Packing and Ejection Dynamics of Polymers: Role of Confinement, Polymer Stiffness, and Activity

The translocation of biopolymers, such as DNA and proteins, across cellular or nuclear membranes is essential for numerous biological processes. The translocation dynamics are influenced by the properties of the polymers, such as polymer stiffness, and the geometry of the capsid.
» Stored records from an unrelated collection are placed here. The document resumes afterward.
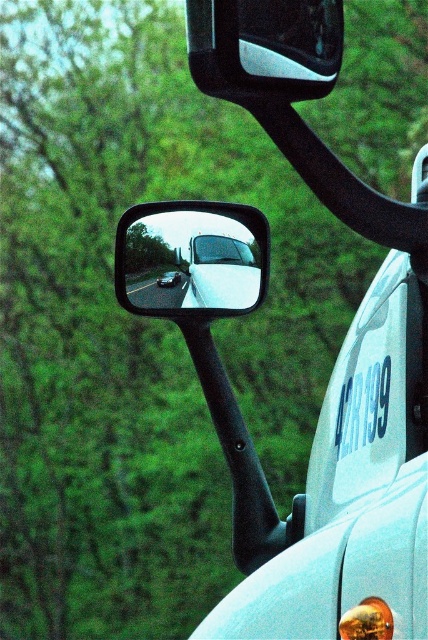 Question: Is clear glass mirror at center to the left of transparent glass windshield at center from the viewer's perspective?

Choices:
 (A) yes
 (B) no

Answer: (A)

Question: Observing the image, what is the correct spatial positioning of matte black mirror at upper center in reference to shiny silver sedan at center?

Choices:
 (A) right
 (B) left

Answer: (A)

Question: Which object is positioned closest to the shiny silver sedan at center?

Choices:
 (A) transparent glass windshield at center
 (B) white plastic license plate at center-right
 (C) matte black mirror at upper center
 (D) clear glass mirror at center

Answer: (D)

Question: Which point is closer to the camera?

Choices:
 (A) (250, 262)
 (B) (363, 410)

Answer: (B)

Question: Based on their relative distances, which object is farther from the matte black mirror at upper center?

Choices:
 (A) white plastic license plate at center-right
 (B) shiny silver sedan at center
 (C) clear glass mirror at center

Answer: (B)

Question: In this image, where is matte black mirror at upper center located relative to transparent glass windshield at center?

Choices:
 (A) right
 (B) left

Answer: (A) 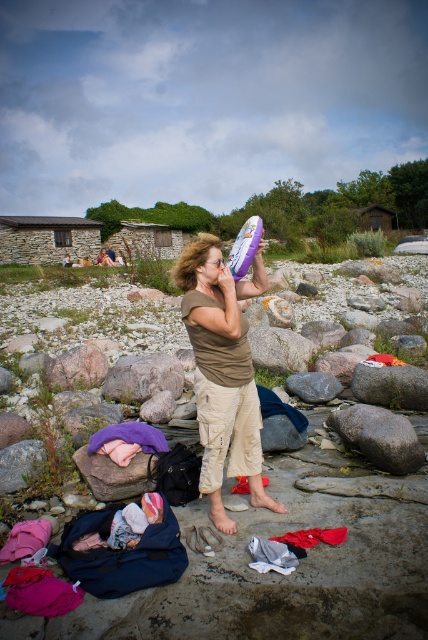 From the picture: Can you confirm if white cotton clothes at center is thinner than gray rock at center?

Yes.

Which is more to the right, white cotton clothes at center or gray rock at center?

Positioned to the right is white cotton clothes at center.

At what (x,y) coordinates should I click in order to perform the action: click on white cotton clothes at center. Please return your answer as a coordinate pair (x, y). The image size is (428, 640). Looking at the image, I should click on (290, 547).

Does gray rough rock at center have a smaller size compared to smooth gray rock at center-right?

Incorrect, gray rough rock at center is not smaller in size than smooth gray rock at center-right.

Which is more to the left, gray rough rock at center or smooth gray rock at center-right?

gray rough rock at center is more to the left.

Between point (169, 362) and point (412, 396), which one is positioned in front?

Point (412, 396) is more forward.

Where is `gray rough rock at center`? The image size is (428, 640). gray rough rock at center is located at coordinates tap(142, 378).

Does smooth gray rock at center-right come in front of gray smooth rock at center?

That is True.

Looking at this image, which is above, smooth gray rock at center-right or gray smooth rock at center?

smooth gray rock at center-right

Is point (357, 396) less distant than point (306, 388)?

That is True.

Where is `smooth gray rock at center-right`? The height and width of the screenshot is (640, 428). smooth gray rock at center-right is located at coordinates (391, 385).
This study aims to investigate the impact of polymer stiffness, activity, and different capsid geometries on the packing and ejection dynamics of both passive and active polymers. Langevin dynamics simulations are employed for a systematic investigation. It is observed that flexible polymers exhibit packing times that are faster than those of their semi‐flexible counterparts. Interestingly, for large polymers compared to the capsid size, sphere facilitates faster packing, and unpacking compared to ellipsoid, mimicking the cell nucleus and suggesting a geometrical advantage for biopolymer translocation. In summary, it is observed that increasing activity accelerates both the packing and ejection processes for both flexible and semi‐flexible polymers. However, the effect is significantly more pronounced for semi‐flexible polymers, highlighting the crucial role of polymer flexibility in these dynamics. These findings deepen the understanding of the intricate interplay between polymer flexibility, capsid geometry, and activity, providing valuable insight into the dynamics of polymer packing and ejection processes.